[an error occurred while processing this directive]

擬高見峠(仮称)


 またもや合宿のようである。今日登るべき最後の峠を前にして休憩している。正確な数は不明だがつねの合宿に比べて班員の数が多く、そのせいでどこか隊商のようなこころもちさえする。
 これから登ろうとしている峠について、CLの地図を囲んで相談。自分は特に口出しすることもなかろうと思って別のことをしている。そのうち班員の一人(女の子)が「この峠に登って瀬戸内海側に出ようとしたのだけど、道が複雑で、間違えて太平洋側へ出てしまった」云々と言うのが聞こえてくる。おや。そんなはずはないぞ。その話の輪に入っていったことは言を俟たない。

 CLの地図はまるで輪転機で刷ったかのような案配で、等高線が太く滲んで見える。峠には表記がないが、おおよそ下のような感じである。
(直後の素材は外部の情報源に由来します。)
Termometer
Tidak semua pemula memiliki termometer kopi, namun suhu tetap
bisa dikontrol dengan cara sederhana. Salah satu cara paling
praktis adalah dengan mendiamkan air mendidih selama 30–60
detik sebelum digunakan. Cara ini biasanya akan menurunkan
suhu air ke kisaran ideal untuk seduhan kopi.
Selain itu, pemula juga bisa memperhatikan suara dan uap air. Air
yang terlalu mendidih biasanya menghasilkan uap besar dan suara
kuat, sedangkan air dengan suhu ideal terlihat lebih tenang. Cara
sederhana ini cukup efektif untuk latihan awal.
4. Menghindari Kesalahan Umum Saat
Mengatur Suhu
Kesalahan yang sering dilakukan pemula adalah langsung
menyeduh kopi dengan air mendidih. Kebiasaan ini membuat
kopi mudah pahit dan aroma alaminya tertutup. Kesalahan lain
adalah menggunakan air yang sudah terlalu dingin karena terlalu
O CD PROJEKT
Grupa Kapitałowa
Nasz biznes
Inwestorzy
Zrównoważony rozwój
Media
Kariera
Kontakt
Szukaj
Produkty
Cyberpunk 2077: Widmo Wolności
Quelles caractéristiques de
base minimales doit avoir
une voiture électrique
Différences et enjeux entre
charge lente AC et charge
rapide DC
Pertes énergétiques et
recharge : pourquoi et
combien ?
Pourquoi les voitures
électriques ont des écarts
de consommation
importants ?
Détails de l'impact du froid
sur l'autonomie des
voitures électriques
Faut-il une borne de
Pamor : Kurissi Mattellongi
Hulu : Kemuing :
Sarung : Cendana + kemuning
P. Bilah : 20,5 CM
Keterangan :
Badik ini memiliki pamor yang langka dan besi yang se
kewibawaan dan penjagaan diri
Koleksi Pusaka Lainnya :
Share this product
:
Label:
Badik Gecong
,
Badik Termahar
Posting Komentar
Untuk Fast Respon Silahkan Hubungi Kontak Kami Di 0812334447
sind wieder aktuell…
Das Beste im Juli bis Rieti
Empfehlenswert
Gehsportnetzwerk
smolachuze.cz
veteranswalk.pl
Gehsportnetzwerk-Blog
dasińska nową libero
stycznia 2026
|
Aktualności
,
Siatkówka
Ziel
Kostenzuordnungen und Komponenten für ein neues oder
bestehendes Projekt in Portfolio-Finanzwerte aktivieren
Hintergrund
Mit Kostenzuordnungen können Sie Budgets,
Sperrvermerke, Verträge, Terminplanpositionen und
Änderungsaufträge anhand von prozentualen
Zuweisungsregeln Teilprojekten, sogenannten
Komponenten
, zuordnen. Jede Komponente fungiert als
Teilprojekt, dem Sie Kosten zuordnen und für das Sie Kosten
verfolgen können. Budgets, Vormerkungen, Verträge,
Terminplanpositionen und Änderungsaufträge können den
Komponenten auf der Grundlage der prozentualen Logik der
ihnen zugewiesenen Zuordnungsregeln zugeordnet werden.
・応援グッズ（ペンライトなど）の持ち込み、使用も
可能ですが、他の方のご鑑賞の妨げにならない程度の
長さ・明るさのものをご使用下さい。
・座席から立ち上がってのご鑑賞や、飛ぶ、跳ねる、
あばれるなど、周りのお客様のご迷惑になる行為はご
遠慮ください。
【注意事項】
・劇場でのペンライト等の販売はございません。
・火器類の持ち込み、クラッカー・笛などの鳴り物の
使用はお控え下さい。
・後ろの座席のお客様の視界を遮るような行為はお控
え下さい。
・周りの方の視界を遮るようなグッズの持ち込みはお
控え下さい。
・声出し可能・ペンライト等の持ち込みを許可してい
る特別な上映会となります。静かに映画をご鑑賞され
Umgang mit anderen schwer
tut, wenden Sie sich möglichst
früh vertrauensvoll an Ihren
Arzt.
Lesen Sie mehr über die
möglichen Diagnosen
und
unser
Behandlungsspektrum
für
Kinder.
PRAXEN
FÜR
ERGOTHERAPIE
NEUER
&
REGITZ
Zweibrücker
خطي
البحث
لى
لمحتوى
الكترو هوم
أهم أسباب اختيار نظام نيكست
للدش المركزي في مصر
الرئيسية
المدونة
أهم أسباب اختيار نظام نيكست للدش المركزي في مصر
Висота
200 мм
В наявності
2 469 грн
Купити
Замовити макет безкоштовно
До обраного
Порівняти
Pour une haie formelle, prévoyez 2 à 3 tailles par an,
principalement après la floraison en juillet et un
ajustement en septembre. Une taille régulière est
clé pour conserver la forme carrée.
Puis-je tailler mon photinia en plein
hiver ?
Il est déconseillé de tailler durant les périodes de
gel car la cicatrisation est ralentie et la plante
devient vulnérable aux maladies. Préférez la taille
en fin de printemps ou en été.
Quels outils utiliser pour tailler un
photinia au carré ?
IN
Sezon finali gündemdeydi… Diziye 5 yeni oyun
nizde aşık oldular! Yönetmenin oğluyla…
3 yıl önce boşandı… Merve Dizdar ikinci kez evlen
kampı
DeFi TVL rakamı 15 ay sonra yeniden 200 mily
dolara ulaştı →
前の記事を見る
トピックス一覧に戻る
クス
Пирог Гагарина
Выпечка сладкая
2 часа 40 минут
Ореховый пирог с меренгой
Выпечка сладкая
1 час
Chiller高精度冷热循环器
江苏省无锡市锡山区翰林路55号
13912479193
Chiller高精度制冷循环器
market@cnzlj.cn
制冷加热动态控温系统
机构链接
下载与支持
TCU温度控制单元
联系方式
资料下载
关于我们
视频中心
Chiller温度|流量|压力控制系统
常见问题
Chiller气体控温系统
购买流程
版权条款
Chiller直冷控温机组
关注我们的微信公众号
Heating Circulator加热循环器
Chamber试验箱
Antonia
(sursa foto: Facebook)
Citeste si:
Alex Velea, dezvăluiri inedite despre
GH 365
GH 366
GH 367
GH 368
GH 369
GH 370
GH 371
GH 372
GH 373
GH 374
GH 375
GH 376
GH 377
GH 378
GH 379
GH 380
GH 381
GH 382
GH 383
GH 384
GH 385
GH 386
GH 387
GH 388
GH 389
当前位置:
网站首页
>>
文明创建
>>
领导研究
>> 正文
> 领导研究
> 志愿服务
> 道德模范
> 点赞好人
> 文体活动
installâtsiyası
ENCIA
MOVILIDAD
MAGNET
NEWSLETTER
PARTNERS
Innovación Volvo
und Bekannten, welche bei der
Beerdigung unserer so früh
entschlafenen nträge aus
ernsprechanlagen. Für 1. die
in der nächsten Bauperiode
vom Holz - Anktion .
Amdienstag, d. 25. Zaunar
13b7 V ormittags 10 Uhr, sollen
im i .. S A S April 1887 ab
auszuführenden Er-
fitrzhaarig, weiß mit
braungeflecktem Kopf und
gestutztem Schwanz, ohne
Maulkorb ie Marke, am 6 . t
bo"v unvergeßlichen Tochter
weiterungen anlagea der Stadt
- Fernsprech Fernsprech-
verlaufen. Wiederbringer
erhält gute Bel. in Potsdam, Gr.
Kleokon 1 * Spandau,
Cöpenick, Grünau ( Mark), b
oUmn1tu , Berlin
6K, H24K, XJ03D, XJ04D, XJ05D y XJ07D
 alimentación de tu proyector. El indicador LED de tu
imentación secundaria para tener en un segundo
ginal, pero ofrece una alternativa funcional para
 今我々がいるのが太平洋側であり、峠の向こうは瀬戸内海側である。越えて下っていく側は、確かに、羊腸の道がいくつも伸びていてわかりづらい。が、いったんこの峠をこえてしまえばどの道も下っていく一方であり、どこをどう間違えてもふたたび分水界を越えることはあり得ない。峠への道は一本道で、担いで道なき道を行かない限り迷うはずもない。「いったいどこを通ったんだ?」云々という話になって、うやむやになる。まあ、そんなことはどうでもいいさ。我々はともかく西へ行かねばならない。目指すは山口県の某所。南紀の山々を越え、中国山地を横断し、そこへ至る道筋がぱぱっと目に浮かぶ。先はまだまだ長い。


 次の場面ではすでに峠を越え、ふもとの集落まで下りついたところである。もうすっかりと日が暮れて、そう、冬の5時6時といった案配の暗さだ。かなりの山の中であると思っていたのだが幸いにも村ではなかった。鉄筋コンクリートの小学校があり、今日はここで泊まらせてもらおうという話になる。あれ、最近じゃ合宿で学校に泊まるようになったのか。知らなかったな。俺の現役の頃にはなかったことだ。
 ちょっと校門をくぐって中の様子をうかがう。入ってすぐの左手に、土間のような吹き抜けの玄関。その向こうには庭側に開け放たれた廊下。教室らしき部屋が2つあって、その向こうで廊下は左に折れる。その突き当たりの部屋からは明かりが漏れてい、声は聞こえぬがまだ中で授業か何かをやっているらしき賑わしさが漂ってくる。どこかで見たような作りだなあ。
 そうこうしているうちに班員たちもやってきて、驚いたことにずかずかとその玄関へ入っていく。おいおい、ちゃんと許可はもらったのか? あまりにも横暴ではないか。班員はそのまま突き当たりの教室に入っていく。あわてて追いかけると、何だかよく解らないが、空いている椅子にふんぞり返ってこしかけている奴もいる。ちょうど帰りの会を終えたらしい小学生が、闖入者に追われるように、蜘蛛の子になって教室を飛び出していった。